Isn't the call to find the best balancer mutex protected?
> On Aug 31, 2023, at 7:44 AM, jean-frederic clere <jfcl...@gmail.com> wrote:
>
> On 8/30/23 17:33, Rainer Jung wrote:
>> Hi JFC,
>> I have not checked ur current code, but the topic reminds me of our history
>> in mod_jk land. There we switched the counters to atomics were available.
>> The other problematic part could be how to handle process local counters
>> versus global counters.
>
> Using apr_atomic_inc32()/apr_atomic_dec32 on apr_size_t busy won't work?
> Actual apr_size_t for busy is probably overkill does using apr_atomic_add64()
> and apr_atomic_dec64() makes sense here?
>
> Anyway I will give it a try.
>
>> Busyness was especially problematic for mod_jk as well, because we never
>> deremented below zero if we lost increments, but if we lost decrements the
>> counters stayed elevated.
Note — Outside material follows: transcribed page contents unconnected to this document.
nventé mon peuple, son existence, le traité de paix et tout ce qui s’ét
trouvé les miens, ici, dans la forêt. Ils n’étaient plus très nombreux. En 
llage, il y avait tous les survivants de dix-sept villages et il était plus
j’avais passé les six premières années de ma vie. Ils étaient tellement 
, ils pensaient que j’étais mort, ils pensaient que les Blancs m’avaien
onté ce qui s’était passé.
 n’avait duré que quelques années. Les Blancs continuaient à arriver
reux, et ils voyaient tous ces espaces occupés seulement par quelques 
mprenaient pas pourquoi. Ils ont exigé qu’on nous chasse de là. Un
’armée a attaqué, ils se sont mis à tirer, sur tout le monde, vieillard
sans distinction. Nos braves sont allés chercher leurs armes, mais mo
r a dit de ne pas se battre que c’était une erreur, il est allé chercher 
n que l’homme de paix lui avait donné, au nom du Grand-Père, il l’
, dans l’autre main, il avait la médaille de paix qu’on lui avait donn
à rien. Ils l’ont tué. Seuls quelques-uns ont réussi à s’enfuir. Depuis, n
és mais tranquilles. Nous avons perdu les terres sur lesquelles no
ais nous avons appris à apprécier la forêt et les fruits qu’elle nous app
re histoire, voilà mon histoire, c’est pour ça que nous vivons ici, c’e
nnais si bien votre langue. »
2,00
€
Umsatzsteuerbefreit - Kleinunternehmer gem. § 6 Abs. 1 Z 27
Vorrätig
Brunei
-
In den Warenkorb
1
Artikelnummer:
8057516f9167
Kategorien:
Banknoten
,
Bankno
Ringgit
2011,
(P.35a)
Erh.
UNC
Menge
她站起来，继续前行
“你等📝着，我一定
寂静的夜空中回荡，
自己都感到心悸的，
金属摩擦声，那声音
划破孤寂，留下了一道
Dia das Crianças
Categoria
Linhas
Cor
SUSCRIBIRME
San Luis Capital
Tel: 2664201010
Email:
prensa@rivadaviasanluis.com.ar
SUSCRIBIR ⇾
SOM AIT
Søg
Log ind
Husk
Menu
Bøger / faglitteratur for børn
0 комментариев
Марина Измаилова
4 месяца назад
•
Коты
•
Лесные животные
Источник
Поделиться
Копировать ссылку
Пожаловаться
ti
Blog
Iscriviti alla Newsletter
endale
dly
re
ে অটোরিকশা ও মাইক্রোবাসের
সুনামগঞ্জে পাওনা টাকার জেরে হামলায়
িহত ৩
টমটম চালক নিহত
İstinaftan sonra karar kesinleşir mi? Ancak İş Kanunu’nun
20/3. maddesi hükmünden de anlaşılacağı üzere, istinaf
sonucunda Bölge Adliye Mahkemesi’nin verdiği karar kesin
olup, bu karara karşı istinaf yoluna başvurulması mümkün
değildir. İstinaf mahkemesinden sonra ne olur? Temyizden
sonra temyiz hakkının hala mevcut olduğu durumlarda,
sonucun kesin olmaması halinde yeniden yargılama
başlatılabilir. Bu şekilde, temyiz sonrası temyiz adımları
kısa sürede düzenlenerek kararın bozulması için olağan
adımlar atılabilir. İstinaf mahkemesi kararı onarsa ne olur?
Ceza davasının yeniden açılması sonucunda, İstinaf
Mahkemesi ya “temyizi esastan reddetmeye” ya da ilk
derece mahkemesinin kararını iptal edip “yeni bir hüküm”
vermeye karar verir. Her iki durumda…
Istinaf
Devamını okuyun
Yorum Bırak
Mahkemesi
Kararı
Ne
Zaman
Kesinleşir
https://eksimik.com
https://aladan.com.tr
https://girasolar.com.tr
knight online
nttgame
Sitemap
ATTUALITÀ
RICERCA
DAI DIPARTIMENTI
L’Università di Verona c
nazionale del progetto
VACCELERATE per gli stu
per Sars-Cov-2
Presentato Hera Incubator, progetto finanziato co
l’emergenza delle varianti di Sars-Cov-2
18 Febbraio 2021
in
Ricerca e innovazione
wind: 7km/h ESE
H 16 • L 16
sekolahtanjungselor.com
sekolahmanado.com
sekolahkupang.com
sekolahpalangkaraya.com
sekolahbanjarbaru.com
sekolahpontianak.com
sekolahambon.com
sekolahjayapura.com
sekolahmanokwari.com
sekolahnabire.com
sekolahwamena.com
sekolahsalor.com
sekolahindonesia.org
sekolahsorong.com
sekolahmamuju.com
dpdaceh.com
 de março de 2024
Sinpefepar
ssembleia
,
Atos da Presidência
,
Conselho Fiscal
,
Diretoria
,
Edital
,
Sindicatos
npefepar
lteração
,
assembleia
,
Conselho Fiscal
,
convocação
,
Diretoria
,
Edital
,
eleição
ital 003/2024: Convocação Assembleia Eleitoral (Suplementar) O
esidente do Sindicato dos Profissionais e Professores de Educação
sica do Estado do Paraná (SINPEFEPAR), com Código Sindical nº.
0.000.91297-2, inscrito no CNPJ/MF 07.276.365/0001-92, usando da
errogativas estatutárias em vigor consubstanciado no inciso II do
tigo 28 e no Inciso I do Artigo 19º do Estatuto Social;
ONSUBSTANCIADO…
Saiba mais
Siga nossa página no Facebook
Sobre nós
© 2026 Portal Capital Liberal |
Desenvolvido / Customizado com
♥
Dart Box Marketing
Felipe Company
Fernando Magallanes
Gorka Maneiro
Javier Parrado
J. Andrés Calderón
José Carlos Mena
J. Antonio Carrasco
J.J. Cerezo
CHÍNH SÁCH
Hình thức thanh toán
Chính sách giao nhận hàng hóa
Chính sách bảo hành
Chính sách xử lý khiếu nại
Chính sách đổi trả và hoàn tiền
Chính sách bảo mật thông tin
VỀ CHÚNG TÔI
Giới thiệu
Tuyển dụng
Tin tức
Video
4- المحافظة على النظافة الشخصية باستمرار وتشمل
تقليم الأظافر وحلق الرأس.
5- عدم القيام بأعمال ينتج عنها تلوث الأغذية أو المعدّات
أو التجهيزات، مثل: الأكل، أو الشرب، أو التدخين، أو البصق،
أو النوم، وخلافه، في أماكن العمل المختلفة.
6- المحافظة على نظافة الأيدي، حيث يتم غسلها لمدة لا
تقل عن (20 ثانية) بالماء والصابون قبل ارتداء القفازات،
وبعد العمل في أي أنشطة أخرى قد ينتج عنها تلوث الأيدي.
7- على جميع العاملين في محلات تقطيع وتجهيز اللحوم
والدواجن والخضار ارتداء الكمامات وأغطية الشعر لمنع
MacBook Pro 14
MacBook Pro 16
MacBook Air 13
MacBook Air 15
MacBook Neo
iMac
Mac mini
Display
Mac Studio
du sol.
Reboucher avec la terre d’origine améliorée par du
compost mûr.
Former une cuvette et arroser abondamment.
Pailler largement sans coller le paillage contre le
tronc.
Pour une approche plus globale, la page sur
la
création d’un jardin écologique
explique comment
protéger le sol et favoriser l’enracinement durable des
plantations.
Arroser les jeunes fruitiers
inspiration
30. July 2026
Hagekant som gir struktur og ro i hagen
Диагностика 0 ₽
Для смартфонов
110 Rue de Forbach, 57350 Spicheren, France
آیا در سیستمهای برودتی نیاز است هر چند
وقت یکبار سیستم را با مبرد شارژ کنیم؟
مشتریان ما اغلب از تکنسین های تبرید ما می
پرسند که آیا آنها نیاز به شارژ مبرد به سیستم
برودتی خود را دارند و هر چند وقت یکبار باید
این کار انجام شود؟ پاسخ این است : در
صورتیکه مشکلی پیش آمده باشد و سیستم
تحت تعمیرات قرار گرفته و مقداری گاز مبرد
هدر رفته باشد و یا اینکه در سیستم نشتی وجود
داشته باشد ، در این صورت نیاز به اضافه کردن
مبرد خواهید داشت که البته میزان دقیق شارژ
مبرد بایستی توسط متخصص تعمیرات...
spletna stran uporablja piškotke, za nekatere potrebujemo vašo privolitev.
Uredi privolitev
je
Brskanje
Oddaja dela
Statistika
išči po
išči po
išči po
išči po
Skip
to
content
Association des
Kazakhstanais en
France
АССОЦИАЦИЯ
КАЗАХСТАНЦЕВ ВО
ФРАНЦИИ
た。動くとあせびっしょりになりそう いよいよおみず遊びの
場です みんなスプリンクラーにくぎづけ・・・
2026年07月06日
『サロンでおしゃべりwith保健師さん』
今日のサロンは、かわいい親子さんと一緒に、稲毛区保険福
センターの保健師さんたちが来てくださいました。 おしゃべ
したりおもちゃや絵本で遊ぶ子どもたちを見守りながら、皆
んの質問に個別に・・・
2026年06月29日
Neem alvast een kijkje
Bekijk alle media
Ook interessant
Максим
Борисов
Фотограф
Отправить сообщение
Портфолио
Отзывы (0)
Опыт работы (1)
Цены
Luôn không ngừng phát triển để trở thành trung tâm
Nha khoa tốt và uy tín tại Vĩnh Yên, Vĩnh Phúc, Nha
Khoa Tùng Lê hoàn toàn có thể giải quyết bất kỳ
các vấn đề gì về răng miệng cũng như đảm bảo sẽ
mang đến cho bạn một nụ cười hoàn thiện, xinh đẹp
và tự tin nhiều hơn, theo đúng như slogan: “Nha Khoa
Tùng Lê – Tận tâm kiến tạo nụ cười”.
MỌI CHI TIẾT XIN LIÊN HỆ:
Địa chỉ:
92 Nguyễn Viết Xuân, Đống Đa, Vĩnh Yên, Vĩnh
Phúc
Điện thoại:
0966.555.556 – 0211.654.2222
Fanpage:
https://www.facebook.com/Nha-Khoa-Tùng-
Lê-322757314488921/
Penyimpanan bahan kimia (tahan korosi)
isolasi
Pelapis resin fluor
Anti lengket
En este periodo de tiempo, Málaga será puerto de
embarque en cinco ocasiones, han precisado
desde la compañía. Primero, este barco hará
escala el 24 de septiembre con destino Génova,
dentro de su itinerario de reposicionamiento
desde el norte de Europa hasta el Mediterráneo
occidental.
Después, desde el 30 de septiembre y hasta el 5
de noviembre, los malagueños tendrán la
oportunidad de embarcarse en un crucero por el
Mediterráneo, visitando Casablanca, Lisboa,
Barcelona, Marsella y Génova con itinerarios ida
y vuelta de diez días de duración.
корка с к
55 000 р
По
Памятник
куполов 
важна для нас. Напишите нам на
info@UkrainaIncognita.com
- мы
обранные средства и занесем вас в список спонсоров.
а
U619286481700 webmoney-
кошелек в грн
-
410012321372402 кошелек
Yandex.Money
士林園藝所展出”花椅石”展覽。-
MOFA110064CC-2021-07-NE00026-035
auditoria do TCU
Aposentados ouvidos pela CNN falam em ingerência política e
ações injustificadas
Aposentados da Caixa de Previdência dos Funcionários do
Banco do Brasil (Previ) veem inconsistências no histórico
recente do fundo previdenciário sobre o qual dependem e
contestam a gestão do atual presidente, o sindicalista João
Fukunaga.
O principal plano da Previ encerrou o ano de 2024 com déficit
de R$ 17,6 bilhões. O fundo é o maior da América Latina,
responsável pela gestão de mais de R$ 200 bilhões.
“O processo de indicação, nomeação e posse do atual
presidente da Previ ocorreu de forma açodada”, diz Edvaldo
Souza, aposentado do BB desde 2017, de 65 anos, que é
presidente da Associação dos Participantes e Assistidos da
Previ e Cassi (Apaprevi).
I think there we now have no longer such problems.
>> Best regards,
>> Rainer
>> Am 30.08.23 um 17:19 schrieb jean-frederic clere:
>>> Hi,
>>>
>>> All the balancers have thread/process safe issues, but with bybusyness the
>>> effect is worse, basically a worker may stay with a busy count greater than
>>> zero even no request is being processed.
>>>
>>> busy is displayed in the balancer_handler() so users/customers will notice
>>> the value doesn't return to zero...
>>>
>>> If you run a load test the value of busy will increase by time and in all
>>> the workers
>>>
>>> When using bybusyness, having pics in the load and later no much load makes
>>> the lowest busy workers used and the ones with a wrong higher value not
>>> being used.
>>>
>>> In a test with 3 workers, I end with busy:
>>> worker1: 3
>>> worker2: 0
>>> worker3: 2
>>> Doing the load test several time the buys values are increasing in all
>>> workers.
>>>
>>> I am wondering is we could end with something like:
>>> worker1: 1000
>>> worker2: 0
>>> worker3: 1000
>>>
>>> in this case bybusyness will send all the load to worker2 until we reach
>>> 1000 simultaneous request on worker2... Obvious that looks bad.
>>>
>>> How to fix that?
>>> 1 - reset the busy using a watchdog and elected (or transferred+read)
>>> unchanged for some time (using one of timeout we have on workers).
>>> 2 - warn in the docs that bybusyness is not the best choice for
>>> loadbalancing.
>>> 3 - create another balancer that just choose random a worker.
>
> --
> Cheers
>
> Jean-Frederic